## Data for the task:

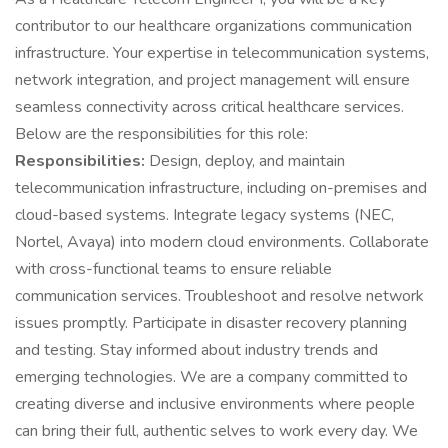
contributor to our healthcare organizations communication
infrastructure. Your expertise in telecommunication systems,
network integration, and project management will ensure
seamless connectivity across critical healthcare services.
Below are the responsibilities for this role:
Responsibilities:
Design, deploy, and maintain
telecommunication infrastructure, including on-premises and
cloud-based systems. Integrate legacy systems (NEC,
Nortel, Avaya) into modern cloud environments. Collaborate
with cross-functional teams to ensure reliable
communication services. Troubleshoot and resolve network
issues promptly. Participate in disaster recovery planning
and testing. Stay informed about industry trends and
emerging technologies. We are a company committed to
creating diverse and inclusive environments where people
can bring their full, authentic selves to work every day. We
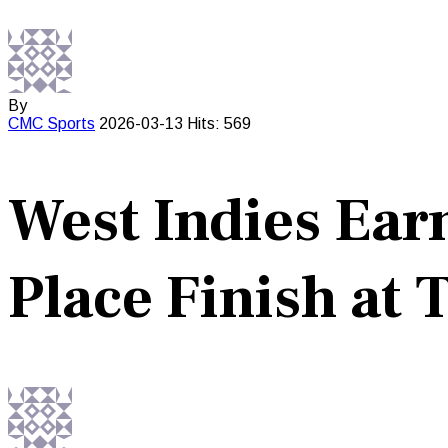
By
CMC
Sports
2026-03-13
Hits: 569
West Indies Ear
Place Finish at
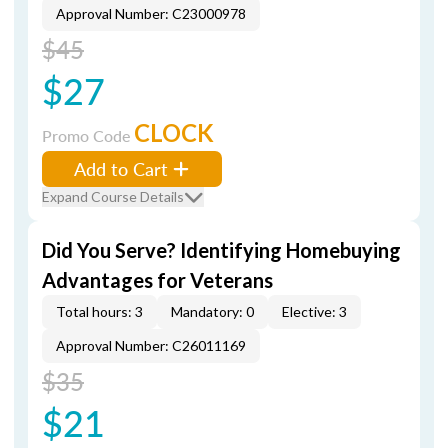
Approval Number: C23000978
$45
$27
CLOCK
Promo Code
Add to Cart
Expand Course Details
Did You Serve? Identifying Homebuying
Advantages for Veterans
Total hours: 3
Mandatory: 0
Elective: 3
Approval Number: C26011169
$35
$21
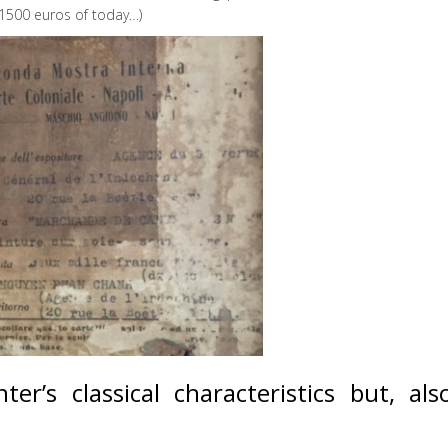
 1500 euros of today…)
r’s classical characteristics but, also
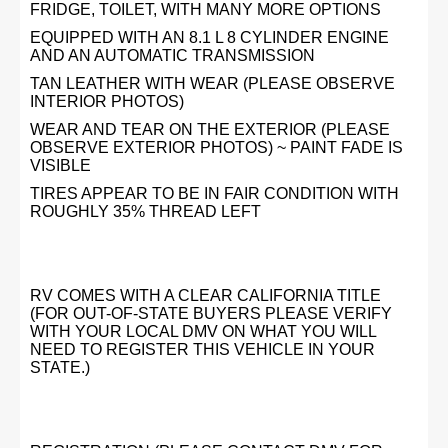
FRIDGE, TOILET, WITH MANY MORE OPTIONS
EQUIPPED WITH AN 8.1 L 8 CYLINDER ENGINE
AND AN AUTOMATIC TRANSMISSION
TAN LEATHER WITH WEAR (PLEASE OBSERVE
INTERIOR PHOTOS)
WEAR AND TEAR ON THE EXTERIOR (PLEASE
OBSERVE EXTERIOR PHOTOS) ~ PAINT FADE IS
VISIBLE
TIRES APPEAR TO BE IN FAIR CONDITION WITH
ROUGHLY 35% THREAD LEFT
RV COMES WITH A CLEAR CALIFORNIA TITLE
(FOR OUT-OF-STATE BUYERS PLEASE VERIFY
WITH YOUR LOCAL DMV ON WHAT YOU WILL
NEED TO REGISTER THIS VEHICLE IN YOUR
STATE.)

==

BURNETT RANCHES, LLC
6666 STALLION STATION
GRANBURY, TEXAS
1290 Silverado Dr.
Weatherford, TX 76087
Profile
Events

...

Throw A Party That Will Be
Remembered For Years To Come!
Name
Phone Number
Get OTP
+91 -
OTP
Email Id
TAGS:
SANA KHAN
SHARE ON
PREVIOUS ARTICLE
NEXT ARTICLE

## Required work:
In your answer, include only the lines above starting at the line that holds "Throw A Party That Will Be" and ending at the line that holds "NEXT ARTICLE", copied exactly.

## Written reply:
Throw A Party That Will Be
Remembered For Years To Come!
Name
Phone Number
Get OTP
+91 -
OTP
Email Id
TAGS:
SANA KHAN
SHARE ON
PREVIOUS ARTICLE
NEXT ARTICLE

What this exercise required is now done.